## Task goal
Your answer should consist of the lines in the data below that contain "para".

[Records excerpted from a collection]
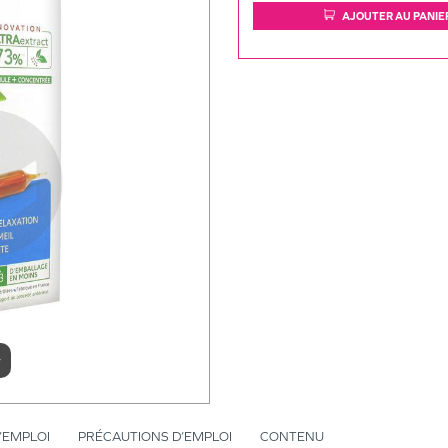
AJOUTER AU PANIE
r
’EMPLOI
PRÉCAUTIONS D’EMPLOI
CONTENU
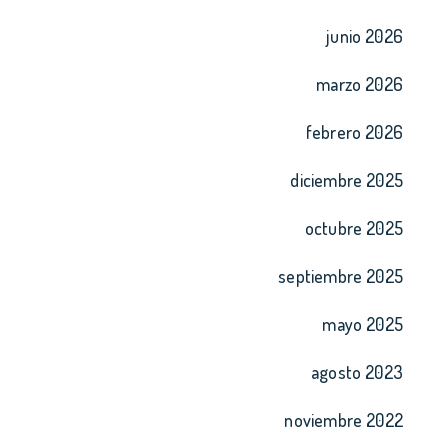
junio 2026
marzo 2026
febrero 2026
diciembre 2025
octubre 2025
septiembre 2025
mayo 2025
agosto 2023
noviembre 2022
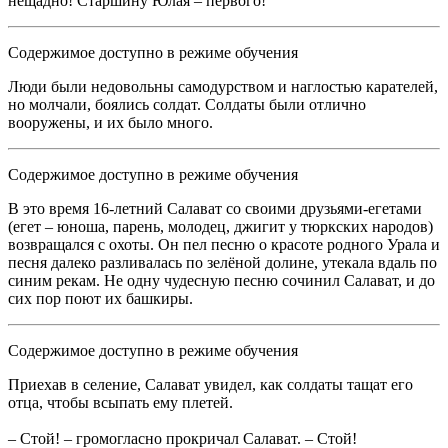
нещадно! Старшину Юлая – первого!
Содержимое доступно в режиме обучения
Люди были недовольны самодурством и наглостью карателей,
но молчали, боялись солдат. Солдаты были отлично
вооружены, и их было много.
Содержимое доступно в режиме обучения
В это время 16-летний Салават со своими друзьями-егетами
(егет – юноша, парень, молодец, джигит у тюркских народов)
возвращался с охоты. Он пел песню о красоте родного Урала и
песня далеко разливалась по зелёной долине, утекала вдаль по
синим рекам. Не одну чудесную песню сочинил Салават, и до
сих пор поют их башкиры.
Содержимое доступно в режиме обучения
Приехав в селение, Салават увидел, как солдаты тащат его
отца, чтобы всыпать ему плетей.
– Стой! – громогласно прокричал Салават. – Стой!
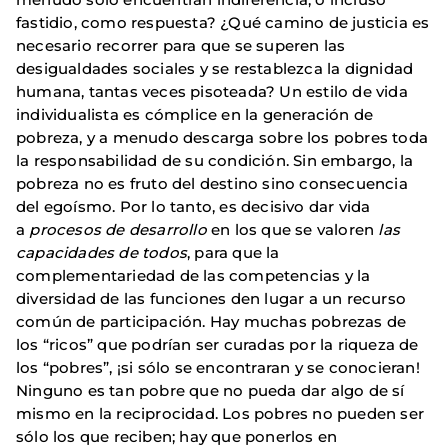
fastidio, como respuesta? ¿Qué camino de justicia es
necesario recorrer para que se superen las
desigualdades sociales y se restablezca la dignidad
humana, tantas veces pisoteada? Un estilo de vida
individualista es cómplice en la generación de
pobreza, y a menudo descarga sobre los pobres toda
la responsabilidad de su condición. Sin embargo, la
pobreza no es fruto del destino sino consecuencia
del egoísmo. Por lo tanto, es decisivo dar vida
a
procesos de desarrollo
en los que se valoren
las
capacidades de todos
, para que la
complementariedad de las competencias y la
diversidad de las funciones den lugar a un recurso
común de participación. Hay muchas pobrezas de
los “ricos” que podrían ser curadas por la riqueza de
los “pobres”, ¡si sólo se encontraran y se conocieran!
Ninguno es tan pobre que no pueda dar algo de sí
mismo en la reciprocidad. Los pobres no pueden ser
sólo los que reciben; hay que ponerlos en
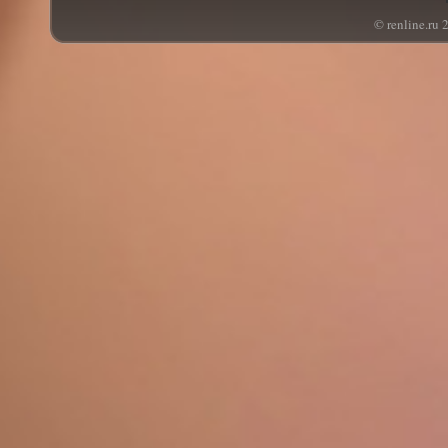
© renline.ru 2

## Exercise solution
necesario recorrer para que se superen las
, para que la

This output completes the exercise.